Posing for some post-Margarita wedding pictures - April 9, 2017. (Brandy Wade Photography).
Almost every morning, first thing, I get out of bed, walk downstairs, and straight to the cabinet where I keep my coffee mugs. Some mugs are normal-sized, and some are bowls with handles, depending on the anticipated difficulty of the day ahead. I fill my chosen mug with filtered water from the fridge, and then I pour the water from my mug into my stovetop tea kettle and turn the burner on to the lowest setting.
That gives me enough time to feed my six cats, who escorted me down the stairs, put our rat terrier Daisy outside to do her doggy stuff, unload and load the dishwasher, let Daisy back inside, feed the outside cats (the order of these events is crucial, because Daisy prefers Special Kitty brand food for some reason), and maybe wipe my counters by the time my tea kettle starts whistling. I then make my coffee with an Aeropress, but to spare myself from having to describe what that is and how it works, let’s just imagine that I use a french press, which is roughly the same concept, but not as amazing.
After I make my coffee, with no cream or sugar, hot enough to burn away the pain of yesterday, I take it with me to the laundry room to fold laundry and put in another load. Since I have a one-track mind, I have not touched my coffee, and it is now cold, so the pain of yesterday remains. But now, I have done enough around the house to justify sitting down, and so I nuke my coffee for a minute and gulp it all down on the couch.
On the one morning of the week when my husband Kegan is off on the same day as me, Sunday, I get to drink hot coffee, because I can’t justify doing housework when I can sit and watch Law & Order with my husband.
Tuesday morning, Kegan asked if I had already put my water on the stove for coffee--I can’t remember the reason--and I told him 'no', and totally unprompted, he filled the stovetop teakettle completely with water and turned it up on high to make it boil faster. I still had to work my coffee contraption by myself, but I had coffee in five minutes that morning. I usually only put enough water in the kettle for one serving, but there was so much water left over in the kettle that I re-boiled it the next morning and used that, smiling to myself a little.
Even when he doesn’t know exactly how I want something done, I appreciate when he goes out of his way to do something for me or recalls a minor detail from a conversation. Over the winter, I would order a mocha latte with lunch, and when I came home late from work at midnight one night, I found a McDonald’s bag of food for me on the counter with a mocha latte. Even though it was hardly the time of day for coffee, I drank it anyway, and I loved Kegan for remembering that I liked them.
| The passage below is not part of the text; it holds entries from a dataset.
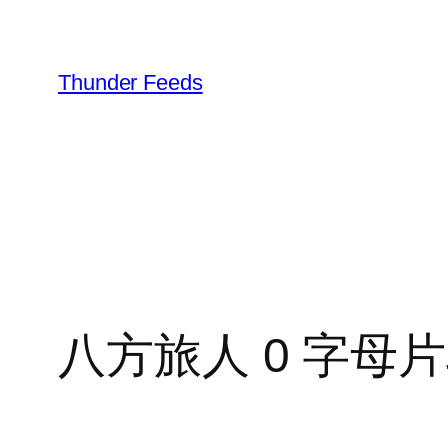
跳
至
内
Thunder Feeds
容
八方旅人 0 字母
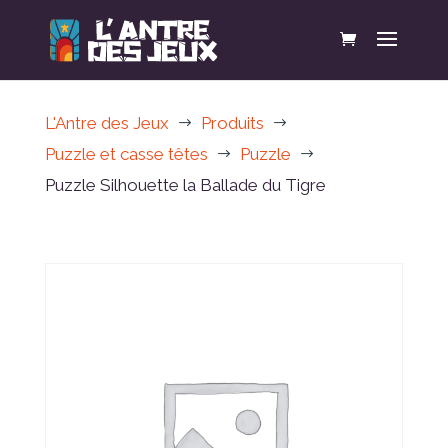
L'Antre des Jeux
Produits
$
$
Puzzle et casse têtes
Puzzle
$
$
Puzzle Silhouette la Ballade du Tigre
When I started my first full-time job, I was afraid of how it would impact our marriage. His parents divorced when he was young, and my mom stayed at home, so I felt that I didn’t have a healthy model for our marriage. When I let dinner get cold or have to leave unexpectedly for an assignment, I feel like a deadbeat husband from a sitcom--but I also remember that my husband works more than I do. He is sometimes a few minutes late, and I never hold it against him.
There is no way to predict the future, and the statistics on marriage scare me. From a standpoint of solely numbers, we have roughly a 50-50 chance of staying together. But numbers don’t account for the feeling of appreciation I get when Kegan goes out of his way for me out of care, or the excitement I feel when I see a bottle of wine he might like and imagine giving it to him. No matter what happens, I am grateful to have somebody who thinks about me as much as I think about him.